Monday’s report that MGM Resorts International was considering a sale and leaseback of the Bellagio and MGM Grand Las Vegas to real estate conglomerate Blackstone Group was a little like the movie “Groundhog Day.” We keep waking up to the same news over and over again.
At least this time, Bloomberg News attached a name to the speculated transaction.
Blackstone’s proposed acquisition of the two Strip hotel-casinos with MGM Resorts remaining in charge of the operations is reported to still be in the preliminary stages. Bloomberg Intelligence placed a value of $4 billion for Bellagio and $3 billion for the MGM Grand.
The deal, which was originally reported back in July without citing a real estate partner, was met with a somewhat ambivalent response from the investment community. MGM’s stock price closed up just 2% on the news, but the 13.6 million shares traded on the New York Stock Exchange were more than two-and-a-half-times the stock’s average daily volume.
On Tuesday, MGM shares closed at $29.59, down 10 cents or 0.34%.
“If it were to prove true in some form, we believe the development would be modestly positive for MGM and clearly positive for (casino stocks) overall,” Jefferies gaming analyst David Katz said in a research note Tuesday.
MGM formed an ad-hoc board committee in January that has been looking at ways to unlock value in the company’s real estate holdings.

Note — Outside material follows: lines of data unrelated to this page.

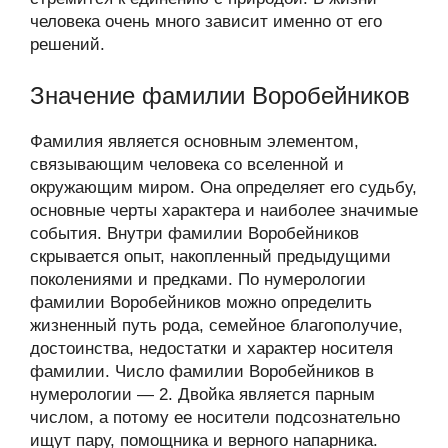
человека очень много зависит именно от его
решений.
Значение фамилии Воробейников
Фамилия является основным элементом,
связывающим человека со вселенной и
окружающим миром. Она определяет его судьбу,
основные черты характера и наиболее значимые
события. Внутри фамилии Воробейников
скрывается опыт, накопленный предыдущими
поколениями и предками. По нумерологии
фамилии Воробейников можно определить
жизненный путь рода, семейное благополучие,
достоинства, недостатки и характер носителя
фамилии. Число фамилии Воробейников в
нумерологии — 2. Двойка является парным
числом, а потому ее носители подсознательно
ищут пару, помощника и верного напарника.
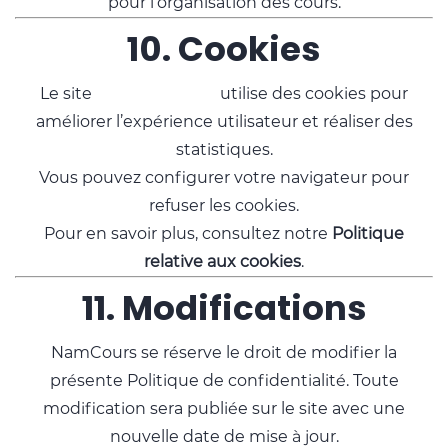
pour l’organisation des cours.
10. Cookies
Le site
namcours.com
utilise des cookies pour
améliorer l’expérience utilisateur et réaliser des
statistiques.
Vous pouvez configurer votre navigateur pour
refuser les cookies.
Pour en savoir plus, consultez notre
Politique
relative aux cookies
.
11. Modifications
NamCours se réserve le droit de modifier la
présente Politique de confidentialité. Toute
modification sera publiée sur le site avec une
nouvelle date de mise à jour.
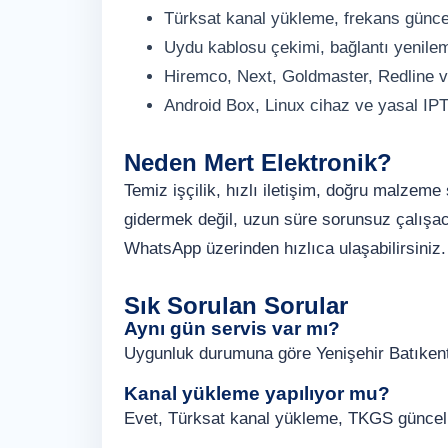
Türksat kanal yükleme, frekans günc
Uydu kablosu çekimi, bağlantı yenile
Hiremco, Next, Goldmaster, Redline v
Android Box, Linux cihaz ve yasal IP
Neden Mert Elektronik?
Temiz işçilik, hızlı iletişim, doğru malzem
gidermek değil, uzun süre sorunsuz çalışaca
WhatsApp üzerinden hızlıca ulaşabilirsiniz.
Sık Sorulan Sorular
Aynı gün servis var mı?
Uygunluk durumuna göre Yenişehir Batıkent 
Kanal yükleme yapılıyor mu?
Evet, Türksat kanal yükleme, TKGS güncelle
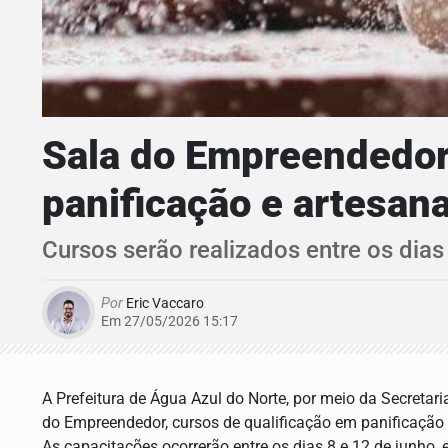
Sala do Empreendedor 
panificação e artesan
Cursos serão realizados entre os dias
Por
Eric Vaccaro
Em 27/05/2026 15:17
A Prefeitura de Água Azul do Norte, por meio da Secretari
do Empreendedor, cursos de qualificação em panificação 
As capacitações ocorrerão entre os dias 8 e 12 de junho, e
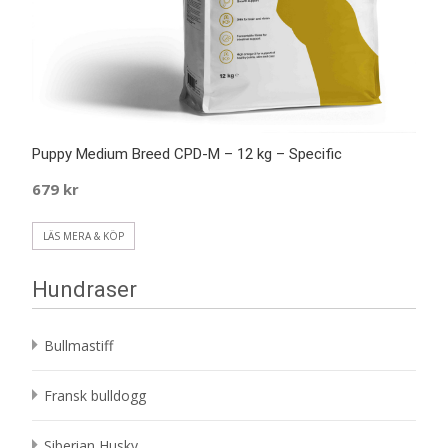
Puppy Medium Breed CPD-M – 12 kg – Specific
679
kr
LÄS MERA & KÖP
Hundraser
Bullmastiff
Fransk bulldogg
Siberian Husky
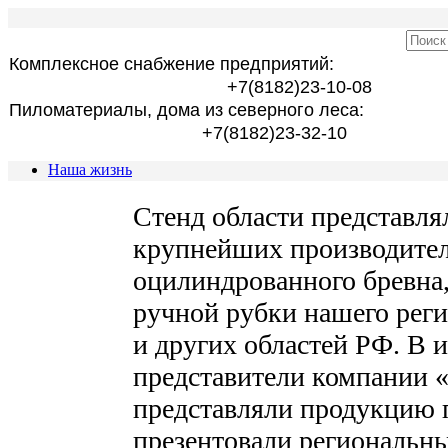
Комплексное снабжение предприятий:
+7(8182)23-10-08
Пиломатериалы, дома из северного леса:
+7(8182)23-32-10
Наша жизнь
Стенд области представл
крупнейших производител
оцилиндрованного бревна,
ручной рубки нашего рег
и других областей РФ. В и
представители компании 
представляли продукцию 
презентовали региональн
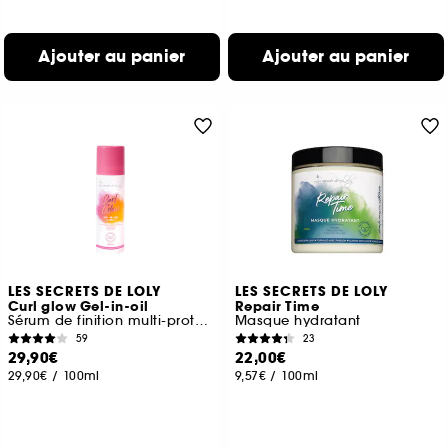
Ajouter au panier
Ajouter au panier
LES SECRETS DE LOLY
LES SECRETS DE LOLY
Curl glow Gel-in-oil
Repair Time
Sérum de finition multi-protection
Masque hydratant
59
23
29,90€
22,00€
29,90€
/
100ml
9,57€
/
100ml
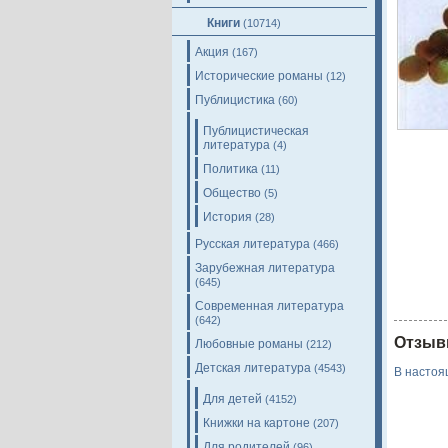
Книги
(10714)
Акция
(167)
Исторические романы
(12)
Публицистика
(60)
Публицистическая
литература
(4)
Политика
(11)
Общество
(5)
История
(28)
Русская литература
(466)
Зарубежная литература
(645)
Современная литература
(642)
Отзыв
Любовные романы
(212)
Детская литература
(4543)
В настоя
Для детей
(4152)
Книжки на картоне
(207)
Для родителей
(96)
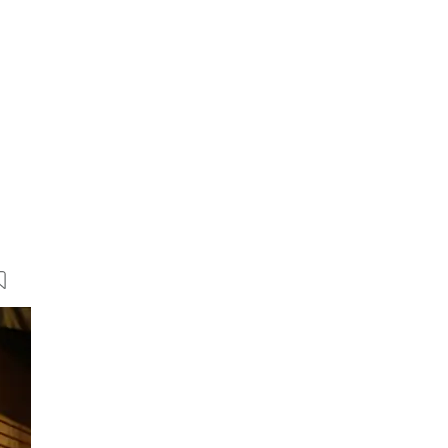
17 Bilder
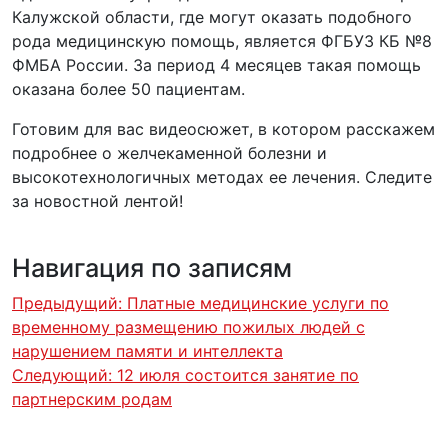
Калужской области, где могут оказать подобного
рода медицинскую помощь, является ФГБУЗ КБ №8
ФМБА России. За период 4 месяцев такая помощь
оказана более 50 пациентам.
Готовим для вас видеосюжет, в котором расскажем
подробнее о желчекаменной болезни и
высокотехнологичных методах ее лечения. Следите
за новостной лентой!
Навигация по записям
Предыдущий:
Платные медицинские услуги по
временному размещению пожилых людей с
нарушением памяти и интеллекта
Следующий:
12 июля состоится занятие по
партнерским родам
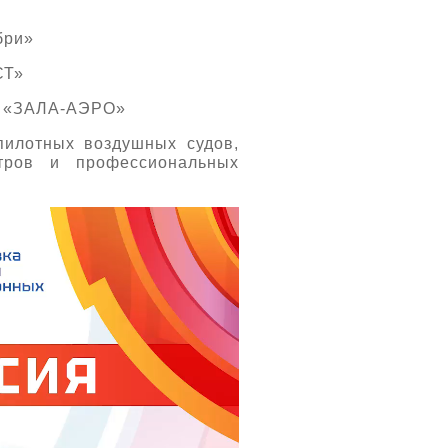
бри»
СТ»
АО «ЗАЛА-АЭРО»
пилотных воздушных судов,
нтров и профессиональных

MGM Chairman and CEO Jim Murren said in July he was “increasingly optimistic” the committee would have answers “in early fall.”
Autumn begins on Monday.
Macquarie Securities gaming analyst Chad Beynon said the multiple on the offers MGM would receive for the two properties will be “crucial in determining whether forming the real estate committee was worthwhile.” He said a greater-than 16-times cash flow multiple is what MGM hopes to achieve.
“But if MGM sells at (13-to-14-times cash flow), which is typically what we see for Vegas properties, then investors will likely be disappointed,” Beynon said.
A spokeswoman for MGM Resorts declined comment on the news surrounding the company. The speculative Vital Vegas blog reported over the weekend that the MGM-owned Circus Circus, on the north end of the Las Vegas Strip, was about to be sold, with Twitter-gossip focusing on Treasure Island owner Phil Ruffin. A spokeswoman for Ruffin declined comment.
Las Vegas has been known as the “Entertainment Capital of the World” for obvious reasons, but the other source of amusement the city provides is an active rumour mill when it comes to the Strip.
MGM created the ad-hoc committee, made up of three independent board members with real estate backgrounds, to address two key issues: How to deal with the company’s massive debt – nearly $15 billion at the end of June – and how to boost its sagging stock price.
“We have a lot of options in front of us, and it’s clear our real estate is mis-valued in the marketplace,” Murren said in July.
MGM’s traditional real estate partner has been MGM Growth Properties, a real estate investment trust that owns the land and buildings of 15 casinos and developments leased back to and operated by MGM Resorts.
On the Strip, MGM Growth owns six casinos and The Park entertainment and dining district. MGM Grand and Bellagio are the most notable properties not part of the REIT. Neither is Circus Circus, which sits on 25 acres adjacent to a further 70 acres which include a festival grounds and recreational vehicle park.
“The problem with Circus is who will buy all 100 acres,” said one observer.
The property needs millions of dollars in renovations. However, the location will benefit from its new neighbors: the $935 million expansion of the Las Vegas Convention Center opens in 2021, the $4 billion Resorts World Las Vegas is scheduled to open in December 2020, and the transformation of SLS Las Vegas back to the Sahara will be complete this year.
Investors like the idea of Blackstone coming into the picture as a new Strip real estate partner. The New York-based private equity firm said last week it had raised $20.5 billion for its ninth real estate fund, topping the $15.8 billion it raised previously.
The company owns the Cosmopolitan of Las Vegas, which it put on the market in April. Speculators said it could be worth $4 billion if it were acquired by a hotel company with a large database. Blackstone acquired the Cosmopolitan in 2014 for $1.7 billion and spent another $500 million toward finishing and renovating the property.
Blackstone also owns Spain’s Cirsa Gaming Corp., which it acquired last year for $1.8 billion.
“If the press report proves true, there is a positive impact on all real estate-owning gaming companies, as it adds an important new entrant to (operator/property owner) arena,” Katz said. “Overall, we expect the conclusions from the special real estate committee to drive value upside in the shares.”